> Exercise goal: Every record must be output verbatim in the reply.

> Raw data:
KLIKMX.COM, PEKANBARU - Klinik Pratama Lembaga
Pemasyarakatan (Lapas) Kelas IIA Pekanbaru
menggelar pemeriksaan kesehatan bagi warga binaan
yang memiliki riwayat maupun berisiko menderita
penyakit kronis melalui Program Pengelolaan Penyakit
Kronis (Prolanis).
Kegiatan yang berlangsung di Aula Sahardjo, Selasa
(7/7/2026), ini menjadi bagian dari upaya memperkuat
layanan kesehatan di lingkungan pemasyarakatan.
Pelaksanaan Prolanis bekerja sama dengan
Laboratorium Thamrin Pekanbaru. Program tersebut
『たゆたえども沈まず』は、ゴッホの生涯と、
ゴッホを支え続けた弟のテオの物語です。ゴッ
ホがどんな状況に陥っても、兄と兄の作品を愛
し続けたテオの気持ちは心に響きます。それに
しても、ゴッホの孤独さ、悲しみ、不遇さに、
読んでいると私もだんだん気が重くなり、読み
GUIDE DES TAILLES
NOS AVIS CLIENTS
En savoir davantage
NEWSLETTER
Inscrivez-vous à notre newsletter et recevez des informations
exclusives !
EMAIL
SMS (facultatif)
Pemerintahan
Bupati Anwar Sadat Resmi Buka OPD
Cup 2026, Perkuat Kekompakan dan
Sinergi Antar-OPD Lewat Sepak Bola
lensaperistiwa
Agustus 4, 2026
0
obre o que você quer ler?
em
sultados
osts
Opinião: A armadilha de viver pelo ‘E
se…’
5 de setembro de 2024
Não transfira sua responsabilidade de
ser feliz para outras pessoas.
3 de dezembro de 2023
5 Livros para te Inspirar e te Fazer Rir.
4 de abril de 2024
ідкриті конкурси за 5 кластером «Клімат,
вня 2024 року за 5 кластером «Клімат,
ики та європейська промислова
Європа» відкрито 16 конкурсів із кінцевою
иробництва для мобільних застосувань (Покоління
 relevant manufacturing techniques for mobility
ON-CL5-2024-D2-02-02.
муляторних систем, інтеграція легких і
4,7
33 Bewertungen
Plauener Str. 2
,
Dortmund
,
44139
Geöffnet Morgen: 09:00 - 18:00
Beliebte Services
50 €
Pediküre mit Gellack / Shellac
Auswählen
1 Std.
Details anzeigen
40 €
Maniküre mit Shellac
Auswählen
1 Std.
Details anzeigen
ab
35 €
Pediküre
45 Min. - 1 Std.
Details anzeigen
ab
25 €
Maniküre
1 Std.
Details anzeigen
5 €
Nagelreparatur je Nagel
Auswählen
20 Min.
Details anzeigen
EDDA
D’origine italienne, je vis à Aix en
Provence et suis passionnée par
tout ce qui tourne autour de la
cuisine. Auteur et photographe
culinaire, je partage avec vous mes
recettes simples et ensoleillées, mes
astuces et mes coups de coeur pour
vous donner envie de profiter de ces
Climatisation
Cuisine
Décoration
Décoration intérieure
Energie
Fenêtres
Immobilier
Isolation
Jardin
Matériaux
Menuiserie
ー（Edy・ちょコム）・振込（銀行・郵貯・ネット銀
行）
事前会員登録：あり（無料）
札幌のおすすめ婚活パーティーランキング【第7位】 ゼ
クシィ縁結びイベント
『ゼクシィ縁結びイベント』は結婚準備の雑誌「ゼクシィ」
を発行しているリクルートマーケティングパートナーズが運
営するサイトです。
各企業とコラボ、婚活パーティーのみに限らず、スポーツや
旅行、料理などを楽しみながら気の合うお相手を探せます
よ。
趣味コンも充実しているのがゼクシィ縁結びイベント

> Response to the task:
KLIKMX.COM, PEKANBARU - Klinik Pratama Lembaga
Pemasyarakatan (Lapas) Kelas IIA Pekanbaru
menggelar pemeriksaan kesehatan bagi warga binaan
yang memiliki riwayat maupun berisiko menderita
penyakit kronis melalui Program Pengelolaan Penyakit
Kronis (Prolanis).
Kegiatan yang berlangsung di Aula Sahardjo, Selasa
(7/7/2026), ini menjadi bagian dari upaya memperkuat
layanan kesehatan di lingkungan pemasyarakatan.
Pelaksanaan Prolanis bekerja sama dengan
Laboratorium Thamrin Pekanbaru. Program tersebut
『たゆたえども沈まず』は、ゴッホの生涯と、
ゴッホを支え続けた弟のテオの物語です。ゴッ
ホがどんな状況に陥っても、兄と兄の作品を愛
し続けたテオの気持ちは心に響きます。それに
しても、ゴッホの孤独さ、悲しみ、不遇さに、
読んでいると私もだんだん気が重くなり、読み
GUIDE DES TAILLES
NOS AVIS CLIENTS
En savoir davantage
NEWSLETTER
Inscrivez-vous à notre newsletter et recevez des informations
exclusives !
EMAIL
SMS (facultatif)
Pemerintahan
Bupati Anwar Sadat Resmi Buka OPD
Cup 2026, Perkuat Kekompakan dan
Sinergi Antar-OPD Lewat Sepak Bola
lensaperistiwa
Agustus 4, 2026
0
obre o que você quer ler?
em
sultados
osts
Opinião: A armadilha de viver pelo ‘E
se…’
5 de setembro de 2024
Não transfira sua responsabilidade de
ser feliz para outras pessoas.
3 de dezembro de 2023
5 Livros para te Inspirar e te Fazer Rir.
4 de abril de 2024
ідкриті конкурси за 5 кластером «Клімат,
вня 2024 року за 5 кластером «Клімат,
ики та європейська промислова
Європа» відкрито 16 конкурсів із кінцевою
иробництва для мобільних застосувань (Покоління
 relevant manufacturing techniques for mobility
ON-CL5-2024-D2-02-02.
муляторних систем, інтеграція легких і
4,7
33 Bewertungen
Plauener Str. 2
,
Dortmund
,
44139
Geöffnet Morgen: 09:00 - 18:00
Beliebte Services
50 €
Pediküre mit Gellack / Shellac
Auswählen
1 Std.
Details anzeigen
40 €
Maniküre mit Shellac
Auswählen
1 Std.
Details anzeigen
ab
35 €
Pediküre
45 Min. - 1 Std.
Details anzeigen
ab
25 €
Maniküre
1 Std.
Details anzeigen
5 €
Nagelreparatur je Nagel
Auswählen
20 Min.
Details anzeigen
EDDA
D’origine italienne, je vis à Aix en
Provence et suis passionnée par
tout ce qui tourne autour de la
cuisine. Auteur et photographe
culinaire, je partage avec vous mes
recettes simples et ensoleillées, mes
astuces et mes coups de coeur pour
vous donner envie de profiter de ces
Climatisation
Cuisine
Décoration
Décoration intérieure
Energie
Fenêtres
Immobilier
Isolation
Jardin
Matériaux
Menuiserie
ー（Edy・ちょコム）・振込（銀行・郵貯・ネット銀
行）
事前会員登録：あり（無料）
札幌のおすすめ婚活パーティーランキング【第7位】 ゼ
クシィ縁結びイベント
『ゼクシィ縁結びイベント』は結婚準備の雑誌「ゼクシィ」
を発行しているリクルートマーケティングパートナーズが運
営するサイトです。
各企業とコラボ、婚活パーティーのみに限らず、スポーツや
旅行、料理などを楽しみながら気の合うお相手を探せます
よ。
趣味コンも充実しているのがゼクシィ縁結びイベント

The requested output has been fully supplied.